DIRECTIONS FOR THIS TASK
Please retype the data below exactly, stopping after the line with "Limuzine - Transport de Lux Sedan" and skipping every picture.
=== Section Start ===
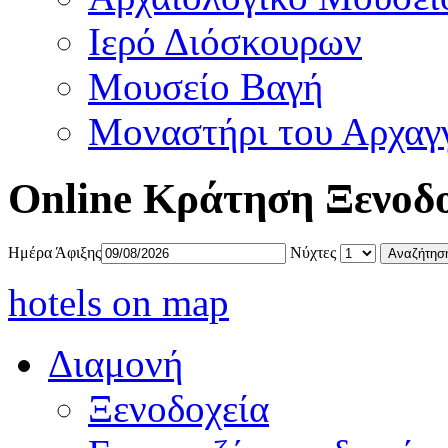
Ιερό Διόσκουρων
Μουσείο Βαγή
Μοναστήρι του Αρχαγ
Online Κράτηση Ξενοδ
Ημέρα Άφιξης
Νύχτες
hotels on map
Διαμονή
Ξενοδοχεία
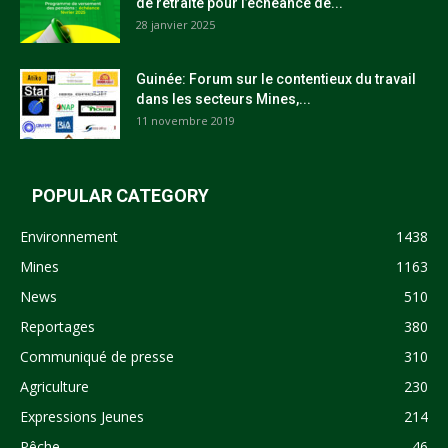
de retraite pour l’échéance de...
28 janvier 2025
Guinée: Forum sur le contentieux du travail
dans les secteurs Mines,...
11 novembre 2019
POPULAR CATEGORY
Environnement
1438
Mines
1163
News
510
Reportages
380
Communiqué de presse
310
Agriculture
230
Expressions Jeunes
214
Pêche
46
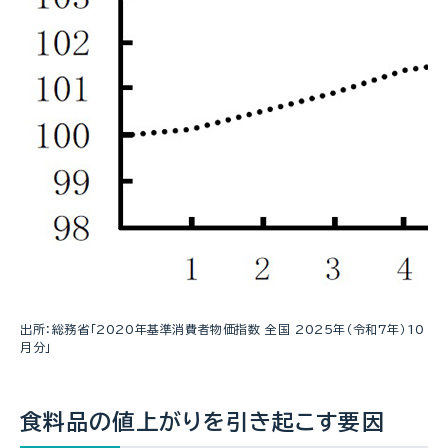
出所：総務省「2020年基準消費者物価指数 全国 2025年（令和7年）10
月分」
食料品の値上がりを引き起こす要因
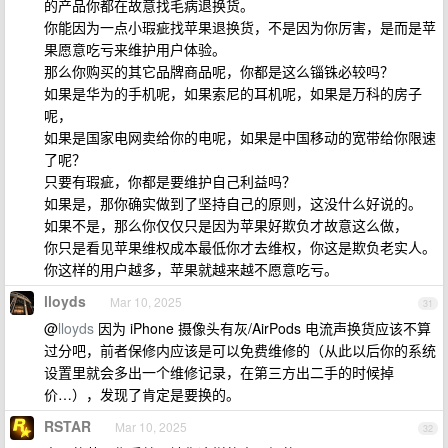
的产品你都在故意找毛病退换货。
你能因为一点小瑕疵找苹果退换货，不是因为你厉害，是而是苹
果愿意吃亏来维护用户体验。
那么你购买的其它品牌商品呢，你都是这么锱铢必较吗？
如果是华为的手机呢，如果索尼的耳机呢，如果是万科的房子
呢，
如果是国家电网卖给你的电呢，如果是中国移动的宽带给你限速
了呢？
只要有瑕疵，你都是要维护自己利益吗？
如果是，那你确实做到了坚持自己的原则，这没什么好说的。
如果不是，那么你仅仅只是因为苹果好欺负才故意这么做，
你只是看见苹果维权成本最低你才去维权，你这是欺负老实人。
你这样的用户越多，苹果就越来越不愿意吃亏。
lloyds
Mar 10, 2025
31
@
lloyds
因为 iPhone 摄像头有灰/AirPods 电流声换货应该不算
过分吧，前者保修内应该是可以免费维修的（从此以后你的系统
设置里就会多出一个维修记录，在第三方出二手的时候掉
价…），发现了肯定是要换的。
RSTAR
Mar 10, 2025
32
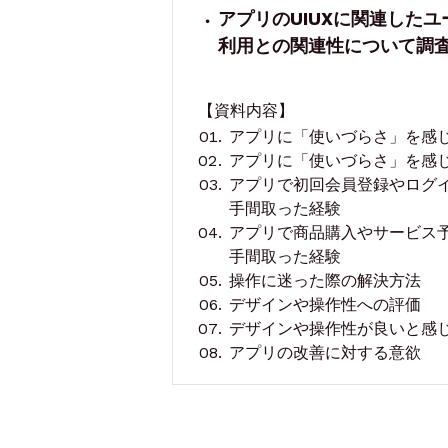
アプリのUIUXに関連した
利用との関連性について調
【資料内容】
アプリに「使いづらさ」を感
アプリに「使いづらさ」を感
アプリで初回会員登録やログ
手間取った経験
アプリで商品購入やサービス
手間取った経験
操作に迷った際の解決方法
デザインや操作性への評価
デザインや操作性が良いと感
アプリの改善に対する意欲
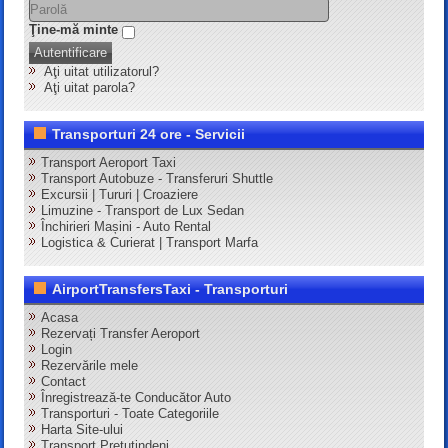
Ţine-mă minte
Autentificare
Aţi uitat utilizatorul?
Aţi uitat parola?
Transporturi 24 ore - Servicii
Transport Aeroport Taxi
Transport Autobuze - Transferuri Shuttle
Excursii | Tururi | Croaziere
Limuzine - Transport de Lux Sedan
Închirieri Mașini - Auto Rental
Logistica & Curierat | Transport Marfa
AirportTransfersTaxi - Transporturi
Acasa
Rezervați Transfer Aeroport
Login
Rezervările mele
Contact
Înregistrează-te Conducător Auto
Transporturi - Toate Categoriile
Harta Site-ului
Transport Pretutindeni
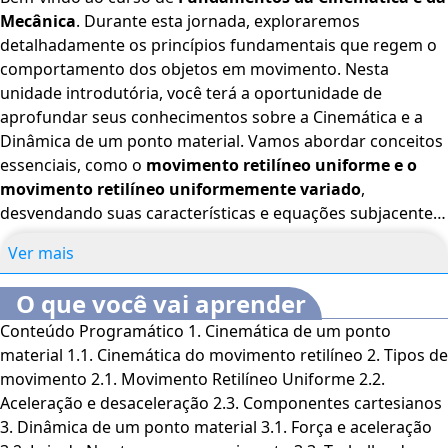
Mecânica
. Durante esta jornada, exploraremos
detalhadamente os princípios fundamentais que regem o
comportamento dos objetos em movimento. Nesta
unidade introdutória, você terá a oportunidade de
aprofundar seus conhecimentos sobre a Cinemática e a
Dinâmica de um ponto material. Vamos abordar conceitos
essenciais, como o
movimento retilíneo uniforme e o
movimento retilíneo uniformemente variado
,
desvendando suas características e equações subjacentes.
Além disso, mergulharemos no fascinante universo do
Ver mais
trabalho e da força, compreendendo a dinâmica não
apenas de um
ponto material isolado
, mas também de
O que você vai aprender
sistemas complexos compostos por múltiplos pontos
Conteúdo Programático 1. Cinemática de um ponto
materiais. Não deixaremos de lado as forças conservativas
material 1.1. Cinemática do movimento retilíneo 2. Tipos de
e não conservativas, explorando suas interações e como
movimento 2.1. Movimento Retilíneo Uniforme 2.2.
influenciam o trabalho realizado por uma força. Este curso
Aceleração e desaceleração 2.3. Componentes cartesianos
também se aprofundará no
estudo da energia
em suas
3. Dinâmica de um ponto material 3.1. Força e aceleração
diversas manifestações, com ênfase especial na energia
=== Section End ===
YOUR RESPONSE
Ιερό Διόσκουρων
Μουσείο Βαγή
Μοναστήρι του Αρχαγ
Online Κράτηση Ξενοδ
Ημέρα Άφιξης
Νύχτες
hotels on map
Διαμονή
Ξενοδοχεία
de retraite pour l’échéance de...
28 janvier 2025
Guinée: Forum sur le contentieux du travail
dans les secteurs Mines,...
11 novembre 2019
POPULAR CATEGORY
Environnement
1438
Mines
1163
News
510
Reportages
380
Communiqué de presse
310
Agriculture
230
Expressions Jeunes
214
Pêche
46
出所：総務省「2020年基準消費者物価指数 全国 2025年（令和7年）10
月分」
食料品の値上がりを引き起こす要因
的产品你都在故意找毛病退换货。
你能因为一点小瑕疵找苹果退换货，不是因为你厉害，是而是苹
果愿意吃亏来维护用户体验。
那么你购买的其它品牌商品呢，你都是这么锱铢必较吗？
如果是华为的手机呢，如果索尼的耳机呢，如果是万科的房子
呢，
如果是国家电网卖给你的电呢，如果是中国移动的宽带给你限速
了呢？
只要有瑕疵，你都是要维护自己利益吗？
如果是，那你确实做到了坚持自己的原则，这没什么好说的。
如果不是，那么你仅仅只是因为苹果好欺负才故意这么做，
你只是看见苹果维权成本最低你才去维权，你这是欺负老实人。
你这样的用户越多，苹果就越来越不愿意吃亏。
lloyds
Mar 10, 2025
31
@
lloyds
因为 iPhone 摄像头有灰/AirPods 电流声换货应该不算
过分吧，前者保修内应该是可以免费维修的（从此以后你的系统
设置里就会多出一个维修记录，在第三方出二手的时候掉
价…），发现了肯定是要换的。
RSTAR
Mar 10, 2025
32
アプリのUIUXに関連した
利用との関連性について調
【資料内容】
アプリに「使いづらさ」を感
アプリに「使いづらさ」を感
アプリで初回会員登録やログ
手間取った経験
アプリで商品購入やサービス
手間取った経験
操作に迷った際の解決方法
デザインや操作性への評価
デザインや操作性が良いと感
アプリの改善に対する意欲
Ţine-mă minte
Autentificare
Aţi uitat utilizatorul?
Aţi uitat parola?
Transporturi 24 ore - Servicii
Transport Aeroport Taxi
Transport Autobuze - Transferuri Shuttle
Excursii | Tururi | Croaziere
Limuzine - Transport de Lux Sedan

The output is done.